Esse objetivo é buscado com a defesa dos princípios de “liberdade de informação” e a oposição a toda política de proteção à produção cultural, em qualquer país, tais como quotas de exibição em cinema, televisão e vídeo, políticas estatais de subsídio às artes e a seus meios de difusão. A importância que atribuem à questão ideológica aparece na defesa do acesso das agências noticiosas e dos jornalistas americanos a qualquer país e na objeção à criação de agências estatais de notícias. Os Estados Unidos desligaram-se da Unesco quando a instituição decidiu criar uma nova ordem internacional da informação.

2. Promover a divulgação dos ideais americanos por meio de sistemas de treinamento profissionais para prováveis integrantes das futuras elites de terceiros países.
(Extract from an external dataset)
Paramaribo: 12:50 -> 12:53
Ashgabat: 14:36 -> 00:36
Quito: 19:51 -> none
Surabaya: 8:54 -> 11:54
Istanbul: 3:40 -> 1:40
Esse objetivo foi promovido pela United States Information System (Usis) e os programas de bolsas de estudo das universidades, das fundações, do programa Fullbright e outros, em especial a partir da criação da United States Agency for International Development (Usaid). Esse programa, de efeitos em longo prazo, mostra hoje seus resultados em países da periferia. Em diversos deles, as equipes de política econômica – e às vezes os ministros de Estado – tiveram sua formação profissional nos Estados Unidos.
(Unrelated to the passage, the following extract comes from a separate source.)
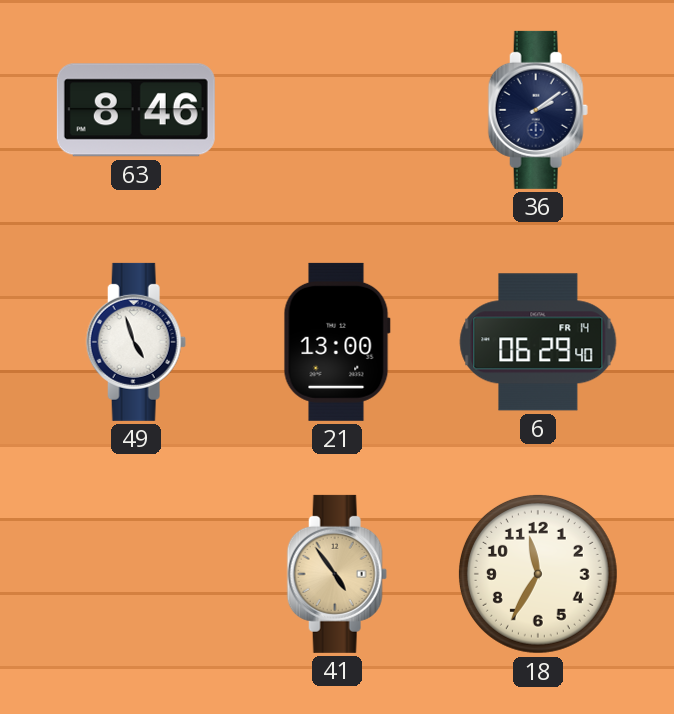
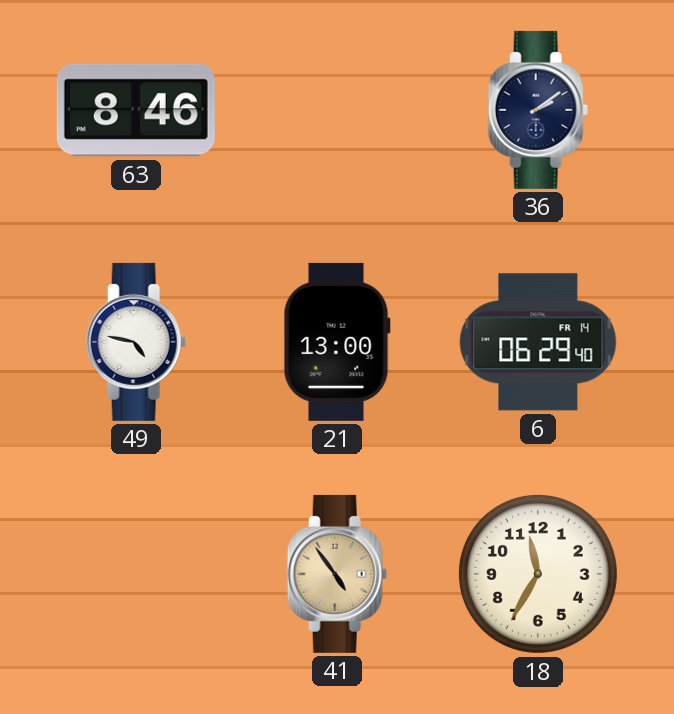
49: 4:57 -> 4:47
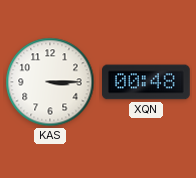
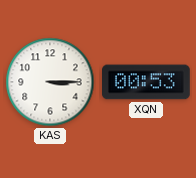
XQN: 00:48 -> 00:53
3. Garantir o controle dos secretariados de organismos internacionais multilaterais com capacidade de formulação ideológica “internacionalista”.
Os secretariados de organismos internacionais, pelas características do sistema de distribuição geográfica dos cargos e pela vocação idealista e “internacionalista” de seus integrantes, em especial nas décadas iniciais das Nações Unidas, tenderam a desenvolver idéias e teorias que, levando em consideração as assimetrias do poder econômico e político, foram tomadas como desafiadoras aos interesses americanos. Assim, o controle progressivo desses secretariados, a redução de dotações e a mudança de sua orientação, em especial no caso do setor econômico das Nações Unidas, foi considerado objetivo estratégico importante, razoavelmente alcançado nos casos da Cepal, do BID, da Unctad e da Unido, se alinharam progressivamente com a ideologia econômica “correta” do Banco Mundial, do FMI e da OMC.
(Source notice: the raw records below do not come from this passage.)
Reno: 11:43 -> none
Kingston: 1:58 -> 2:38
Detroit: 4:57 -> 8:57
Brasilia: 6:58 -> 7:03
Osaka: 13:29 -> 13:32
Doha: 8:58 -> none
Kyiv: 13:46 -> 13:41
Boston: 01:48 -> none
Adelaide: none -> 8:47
4. Apresentar o modelo socialista de organização política, econômica e social como intrinsecamente mau, destruidor dos valores ocidentais.
A estratégia ideológica dos Estados Unidos se beneficiou fortemente da existência do socialismo na União Soviética como sistema competitivo de organização social, política e econômica. A existência desse sistema permitiu àquela estratégia não só atacá-lo como estigmatizar, como inimiga e perigosa, qualquer crítica à política e à sociedade americana.
Tendo desaparecido o conflito Leste-Oeste, a estratégia ideológica americana deixou de se referir ao inimigo soviético e passou a considerar como sua tarefa a defesa da globalização e da democracia no plano mundial, de que são novos inimigos o fundamentalismo islâmico, o narcotráfico e o terrorismo, sempre que dificultem os interesses americanos. A ameaça deixa de ser a agressão soviética (se bem que esta seja mantida em uma espécie de freezer político) para se localizar de forma difusa.

5. Apresentar os Estados Unidos como paladinos da independência dos povos coloniais, da liberdade individual, da democracia, da iniciativa privada e dos valores espirituais do homem, da igualdade e da não-discriminação étnica, social, religiosa e econômica.
Nessa tática, os Estados Unidos se apresentaram por meios de seus aparelhos de propaganda, oficial e privada, como os paladinos da democracia (apesar de seu apoio a diversas ditaduras) contra a ditadura socialista; da independência dos povos coloniais (apesar de seu voto contrário sistemático nas Nações Unidas à independência das colônias portuguesas), da não-discriminação étnica (apesar da legislação racista do Sul e de toda discriminação até hoje existente, de fato, contra minorias em geral); dos valores espirituais do homem (apesar do culto ao consumismo, à riqueza, ao hedonismo); da igualdade social e econômica (basta ver as escolas públicas e o sistema universitário de alta qualidade aos quais as elites têm acesso especial pela riqueza ou pela influência) e religiosa.